Kingsbury finished 35-40 in six seasons in Lubbock, with his high-water mark an 8-5 campaign and Holiday Bowl victory in 2013.
The Red Raiders then finished under .500 in four of Kingsbury's next five years, including three straight seven-loss campaigns to end his tenure.
A former Texas Tech quarterback primarily under ex-Red Raider and current Washington State head coach Mike Leach, Kingsbury ran the Air Raid offense to near-perfection. Scoring was never a problem, with the team finishing 23rd or better in five of six years.
The Red Raiders struggled on defense, however, as they never ended better than 88th in points allowed in Division I-FBS. They finished fourth-to-last and last, respectively, in 2015 and 2016.
Although defensive struggles prevented Texas Tech from achieving further success, Kingsbury can clearly coach successful offenses (and quarterbacks). He notably has the support of current Kansas City Chiefs superstar signal-caller (and ex-Red Raider) Patrick Mahomes, who played under Kingsbury from 2014-2016:
That's an excellent endorsement given Mahomes' professional success.
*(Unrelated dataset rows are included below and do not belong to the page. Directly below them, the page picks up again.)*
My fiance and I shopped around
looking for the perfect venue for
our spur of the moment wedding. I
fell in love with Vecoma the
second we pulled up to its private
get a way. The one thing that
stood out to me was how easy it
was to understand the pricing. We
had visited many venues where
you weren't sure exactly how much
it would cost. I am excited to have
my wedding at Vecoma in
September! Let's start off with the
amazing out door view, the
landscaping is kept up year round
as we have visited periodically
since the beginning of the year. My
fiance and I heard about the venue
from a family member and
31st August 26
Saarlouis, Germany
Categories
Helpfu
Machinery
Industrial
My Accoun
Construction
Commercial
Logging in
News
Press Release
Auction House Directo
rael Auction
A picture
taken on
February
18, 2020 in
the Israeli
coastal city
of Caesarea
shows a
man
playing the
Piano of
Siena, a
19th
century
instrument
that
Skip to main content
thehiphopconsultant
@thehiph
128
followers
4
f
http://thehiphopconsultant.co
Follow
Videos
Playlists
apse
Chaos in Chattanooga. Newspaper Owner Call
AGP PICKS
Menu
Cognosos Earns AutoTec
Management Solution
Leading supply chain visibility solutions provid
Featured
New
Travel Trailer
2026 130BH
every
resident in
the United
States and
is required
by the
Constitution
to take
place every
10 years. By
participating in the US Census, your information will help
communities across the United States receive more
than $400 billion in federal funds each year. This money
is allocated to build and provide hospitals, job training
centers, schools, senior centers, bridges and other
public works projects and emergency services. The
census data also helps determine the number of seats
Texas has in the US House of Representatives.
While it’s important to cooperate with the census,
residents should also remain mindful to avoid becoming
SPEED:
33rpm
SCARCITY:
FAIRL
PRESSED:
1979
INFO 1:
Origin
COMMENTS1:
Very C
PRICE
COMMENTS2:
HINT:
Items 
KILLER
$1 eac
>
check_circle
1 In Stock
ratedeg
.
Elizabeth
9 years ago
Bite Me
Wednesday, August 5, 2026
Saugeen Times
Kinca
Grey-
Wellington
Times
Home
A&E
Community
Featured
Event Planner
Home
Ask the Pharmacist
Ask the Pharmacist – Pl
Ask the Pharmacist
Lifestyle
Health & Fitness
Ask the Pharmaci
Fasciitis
The fact that Kingsbury had offers just days after his firing, per former Dallas Cowboys Vice President of Personnel Gil Brandt, is as well.
Football is in the midst of a seismic shift, with numerous pro teams implementing aspects of collegiate offenses into their own game plans.
Of note, Adam Teicher of ESPN wrote Oct. 10 about how the Chiefs and New England Patriots were doing so. Kansas City and New England have two of the top-scoring offenses in football.
Therefore, it's no surprise Kingsbury got a role with the Trojans, as this might be a case where everyone has to join the wave of innovative offenses or risk getting left behind.
USC is coming off a disappointing 5-7 season that saw it rank just 91st in FBS scoring, but Kingsbury should be able to provide a significant boost in that area.